Searching for his marker and trying to identify which house had been his while he lived in New Bern, when he taught school and built his law practice, brought me face to face with another part of his narrative—which has nothing to do with Alex Manley or Wilmington. As a young man, White built a career for himself against incredible odds. It is where he raised his young family, and from New Bern, he went on to serve in both the NC House and NC Senate. His role in the Manleys’ lives is not even a footnote here.
We finally located the marker (much farther away than the gentleman had directed us). After the first flush of excitement, I stopped in my tracks and caught my breath. It is that penultimate sentence on the marker: “Born into slavery.”

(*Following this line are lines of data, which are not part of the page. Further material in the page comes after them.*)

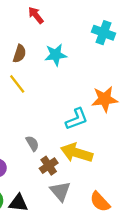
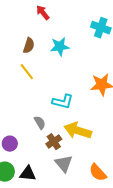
cyan L-shape: (77, 119) -> (63, 102), moved, turned 35

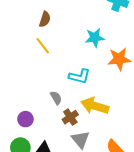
cyan star: (60, 47) -> (95, 38), moved

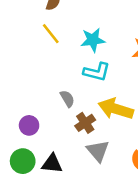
cyan star: (95, 38) -> (93, 40), moved

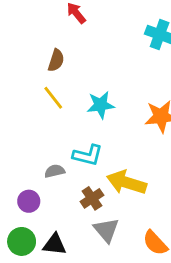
cyan L-shape: (97, 72) -> (88, 155), moved
gray semicircle: (67, 99) -> (55, 171), moved, turned -72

His story is so inspiring, all he accomplished would be worthy of praise even now: small town, African-American man breaks the color barrier again and again, and uses his achievements to work for the betterment of his community. In so many ways, I tend to focus on his accomplishments, and forget, in his life span, nearly 360,000 people were emancipated from slavery in North Carolina during the Civil War. His parents grew up when it was illegal for them to learn to read and write. Their son became a U.S. congressman.
We will never know the full magnitude of what we lost in 1898—how many lives were cut short, how many people left here willingly or otherwise. We will never fully appreciate what we lost by not having them here with us, working, living and making our community better.
When we look at Congressman White—who “self-deported” out of North Carolina because the banners being waved made it clear he was no longer welcome—we should see how the loss was ours, not his.